I have to be honest, when I first requested this on NetGalley, I didn’t realise this book was part of a series and, embarrassingly, it took me a while to realise once I’d started. So, what was I going to do at that point? Stop reading altogether? I was invested now. And who is to say that you can’t just totally ignore the first book in a series? Well, pretty much everyone but it’s okay. This was a children’s book and, if I’ve learnt anything from trying to re-read The Chamber of Secrets over and over again, it’s that the second book in a kid’s fantasy series is just going to recap the whole of the first book anyway. In the case of JK Rowling, that almost literally means retelling the whole story whilst writing some half-arsed plot about a massive snake. Sorry to go off track as always but I bloody hate The Chamber of Secrets. Nothing happens for the first 2/3 chapters. It’s just Harry thinking about everything he did in his first year. It’s no wonder she had to keep spacing out her releases. It’s only when you read those babies back to back that you realise how repetitive she is. But, let’s not let She Who Must Not Be Praised ruin this extra bookish post. On with the review I should have written on Wednesday.

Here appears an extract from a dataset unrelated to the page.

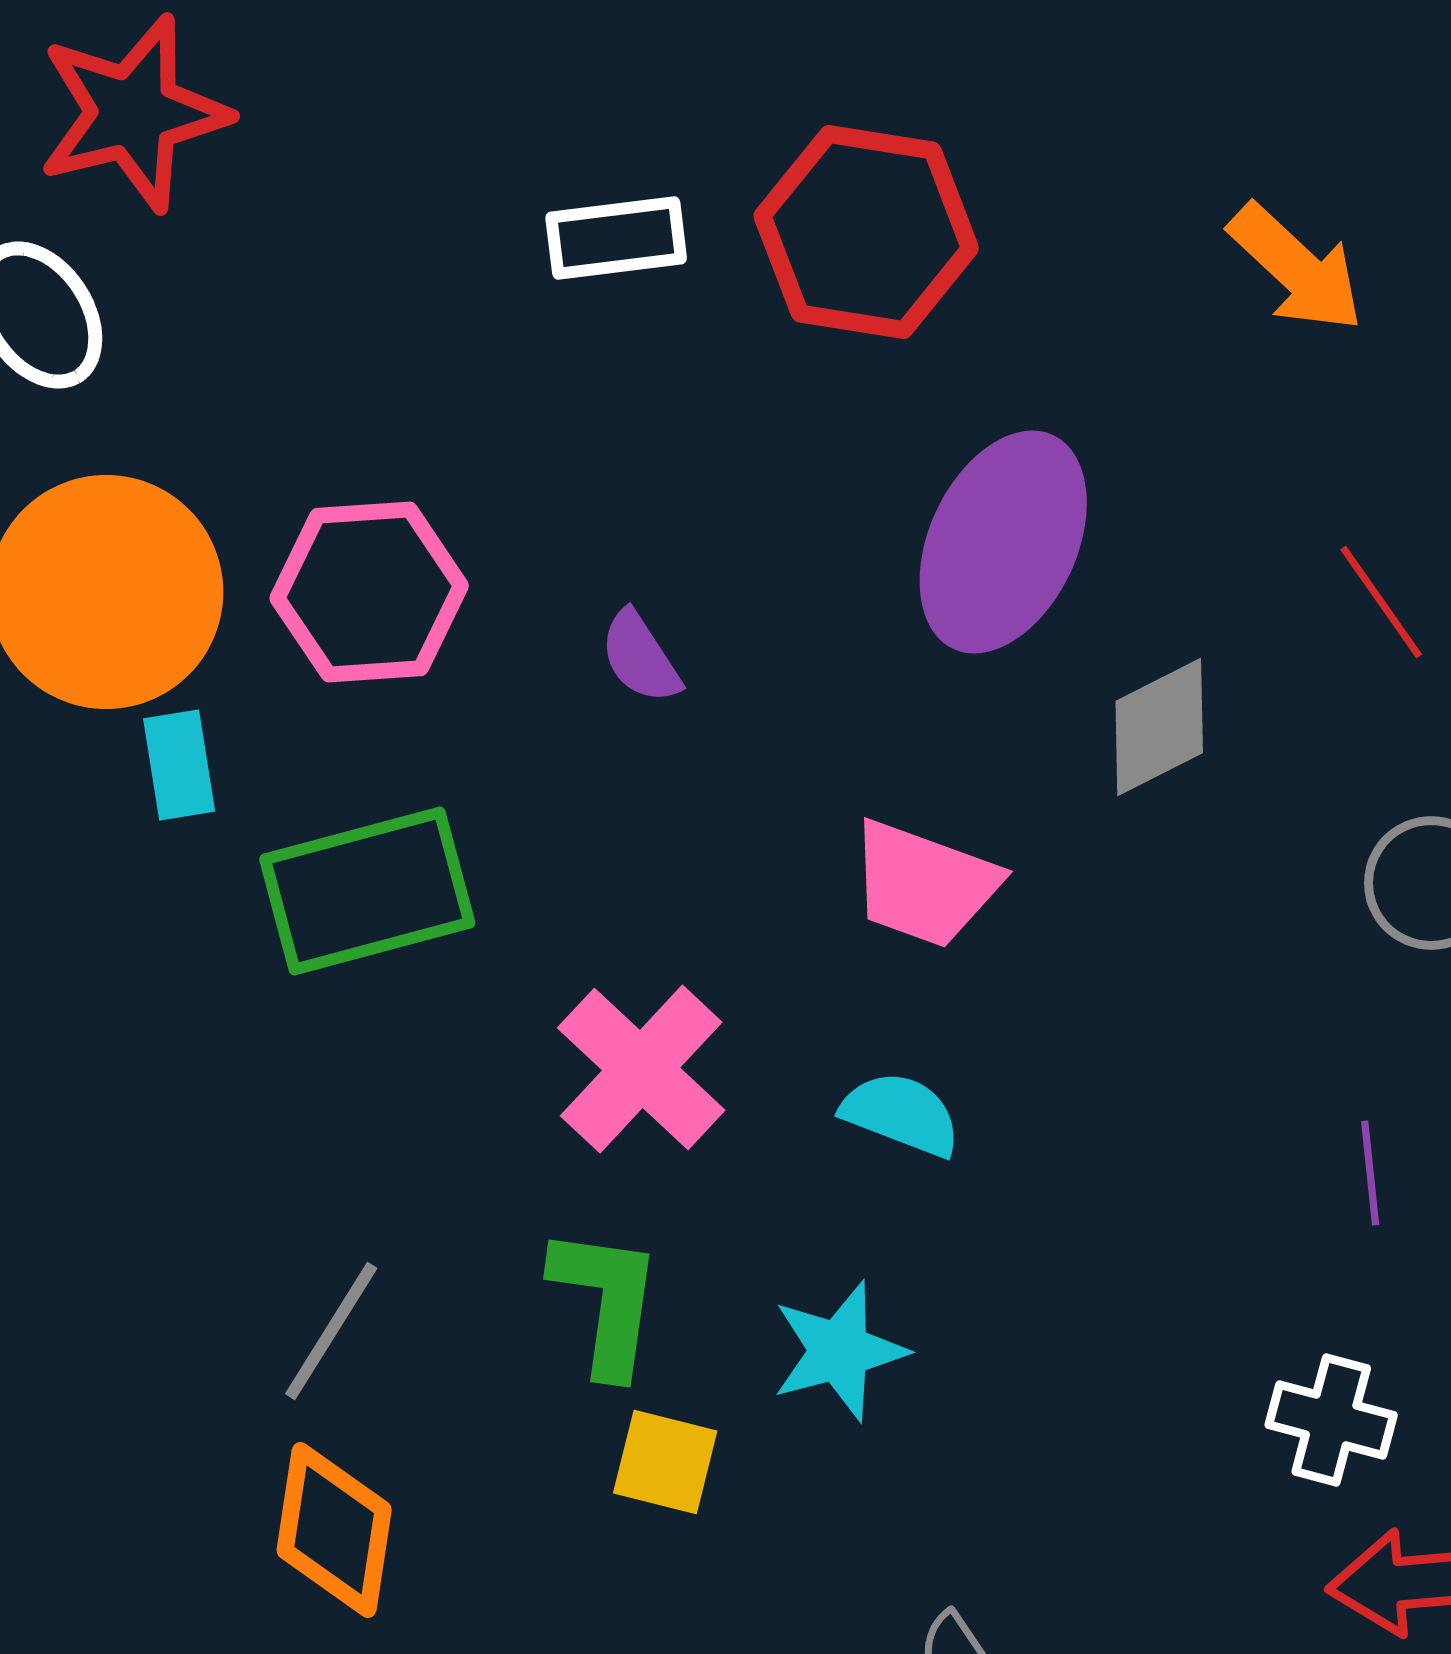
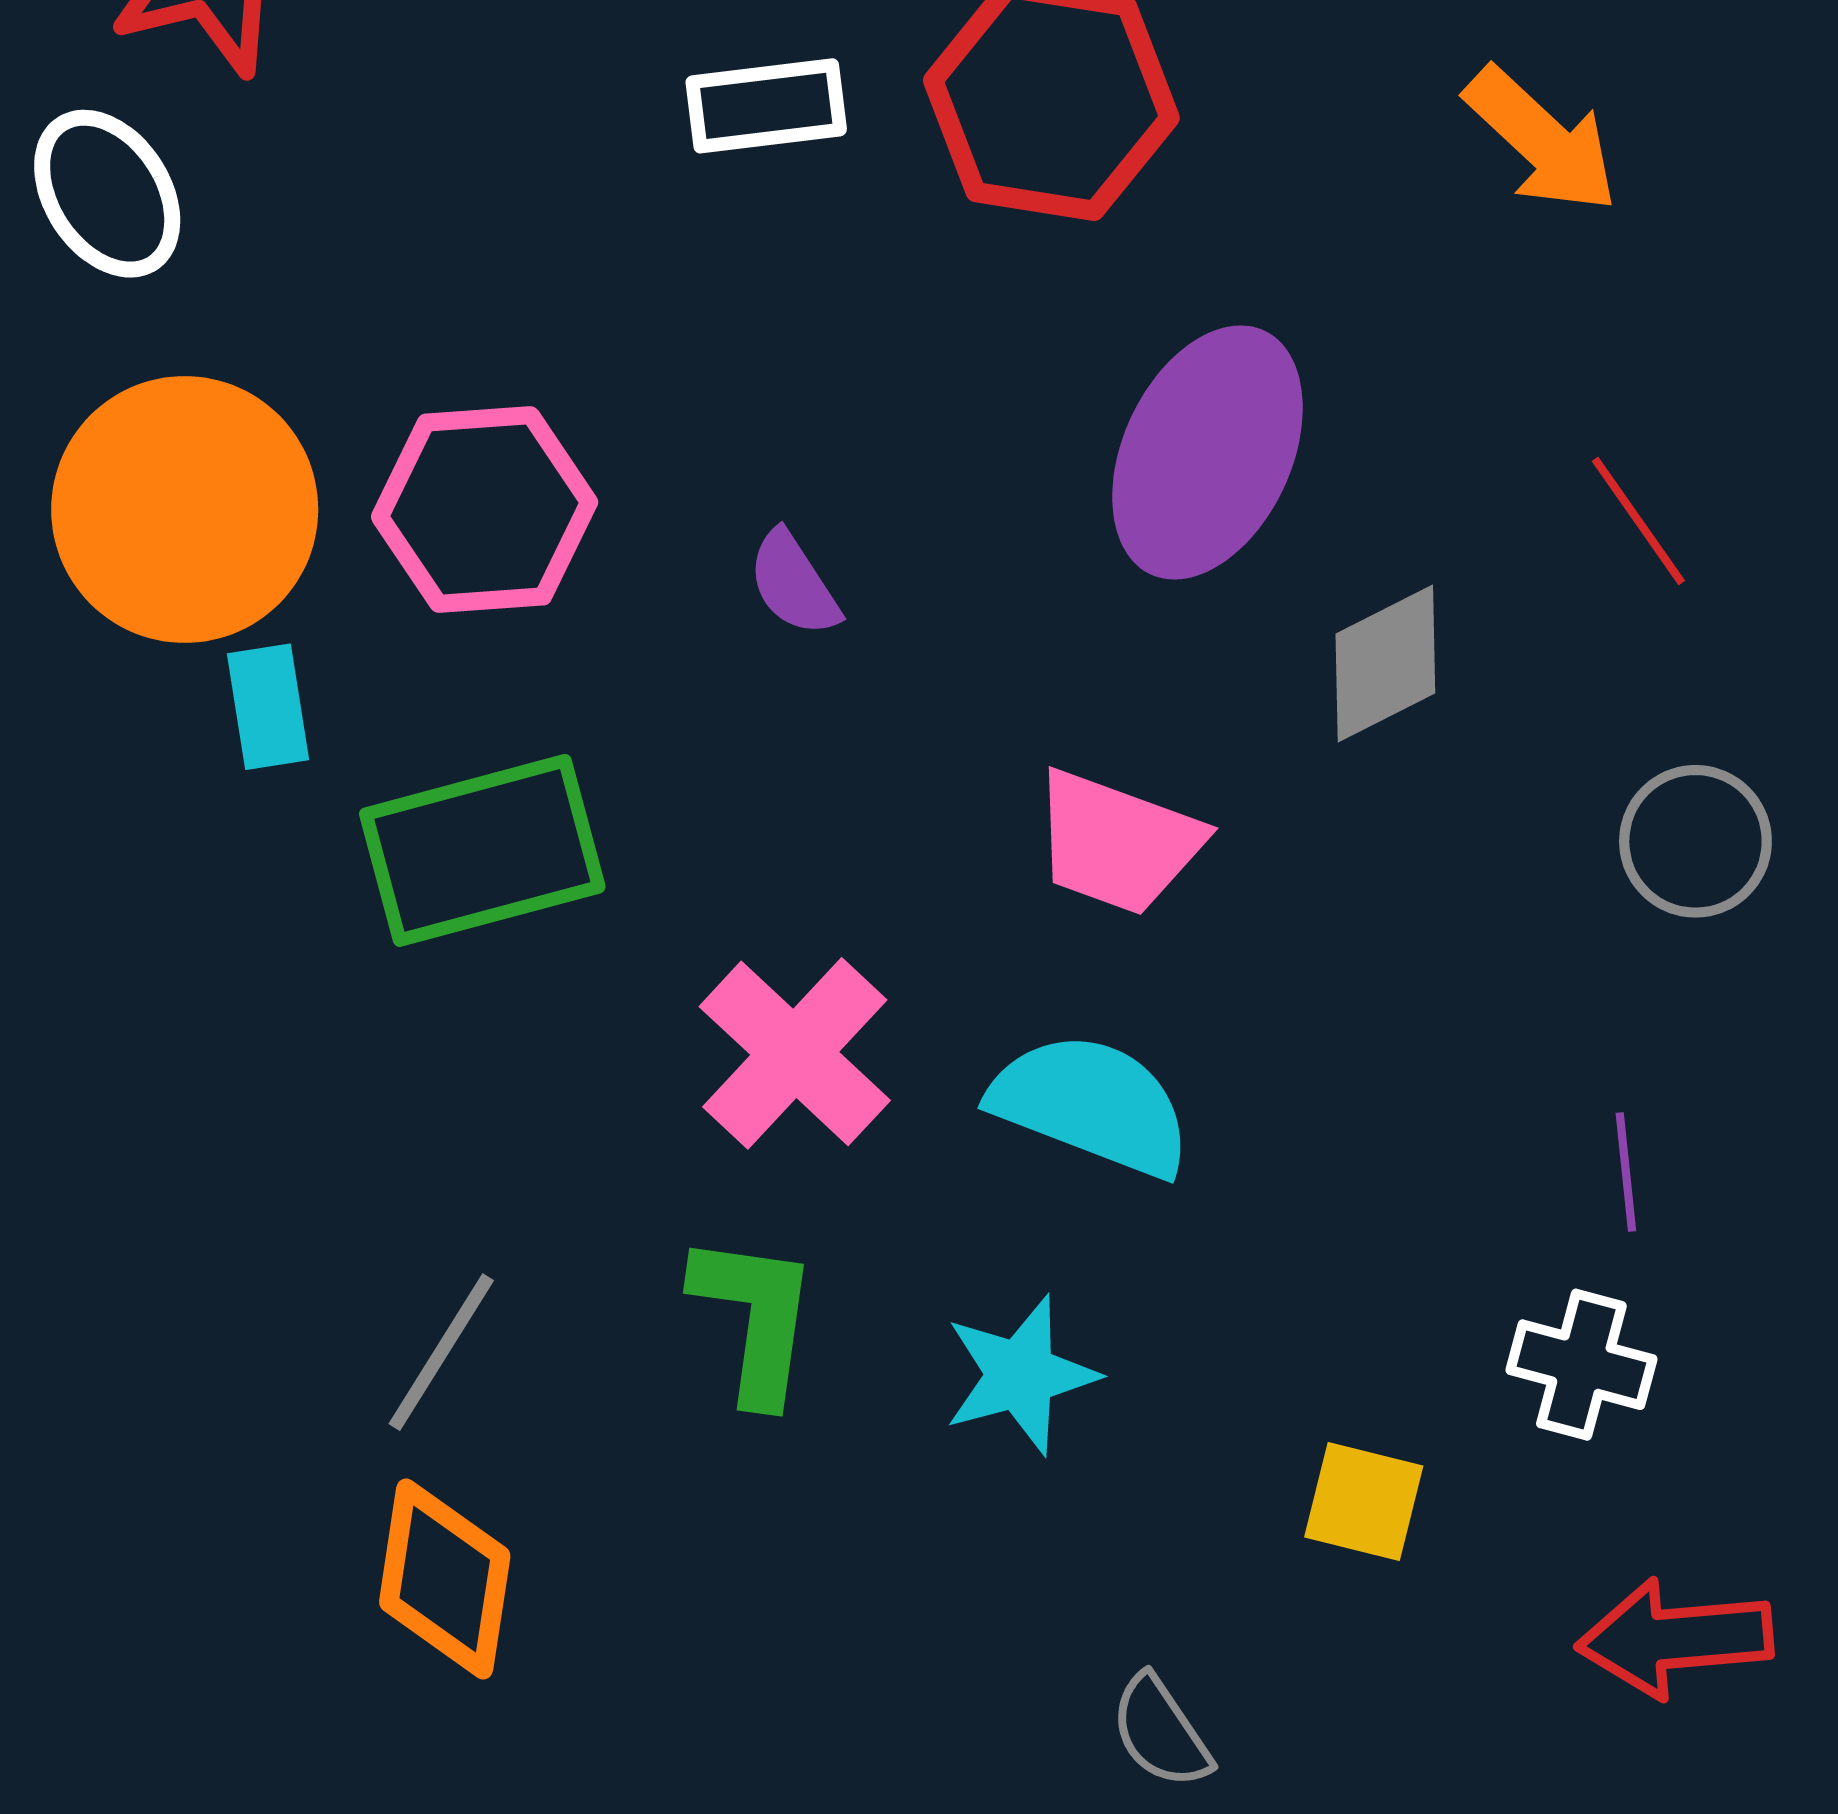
cyan semicircle: (901, 1114) -> (1091, 1105), size x1.5
white cross: (1331, 1420) -> (1581, 1365), moved
yellow square: (665, 1462) -> (1364, 1501), moved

Moonlocket takes us right into the heart of a steampunk Victorian London. A London where we can find clockwork creatures come to life, airships, underground railways, and psychics. A London that is also the home of the notable escaped prisoner Jack Door. Jack has just broken out of prison to pick up the treasure he stole years earlier. The only clue lies within the mysterious Moonlocket. Unfortunately for Jack, the locket is intercepted by young Robert who quickly realises that the piece of jewellery is also tied up to his long-lost mother. Can Robert, his friend Lily, and the mechanical fox, Malkin, learn the secrets before Jack gets hold of them?
The story takes place about eight months after the events of the first book and references several aspect of that story. However, I don’t think I was at all at a disadvantage by not having read that story. Yes, there were probably great details that went over my head but there are enough callbacks to the first book to get the gist. You quickly get to grips with the characters and how they came to be together. So, you can enjoy watching them working together here without any in-depth knowledge of the events that have already unfolded.
Which is good because Moonlocket is an incredibly sweet story. It has a wonderful message of not judging books by their covers and true friendship that will keep both children and their parents happy. Lily struggles under the weight of her father’s fears whilst also mourning for her mother. She wants to prove that she is strong enough without defying his wishes. Robert misses his recently deceased father and tries desperately to track down his mother to find that missing family connection. The two of them are true friends and help fill the holes missing in each other’s lives. Risking their lives to protect each other and following their lead no questions asked. No matter how dangerous.
And there are times when this books gets quite dark and violent. There are a few grisly deaths either mentioned or seen that seemed a little at odds with the audience’s age. But, for the most part, this is just a fun adventure story that takes places in a familiar but new world. I have to admit, I was a little unsure of Bunzl’s London but I wasn’t sure if that was because I’d missed something in the last book. It seemed a bit confused for me. Like Steampunk but with unnecessary extras added on top. It seemed kind of over-the-top. Especially when this is the kind of story that deserves to be seen in its full glory, sans distractions.
Of course, I’m really just looking for something to criticise because this book was so enjoyable. You can’t help but get caught up in the journey and mystery at its heart. It’s fun-filled romp perfect for children to get stuck into. It is a sophisticated read but not too grown-up. The story is earnest without being too preachy or schmaltzy. Basically, it’s just a great book.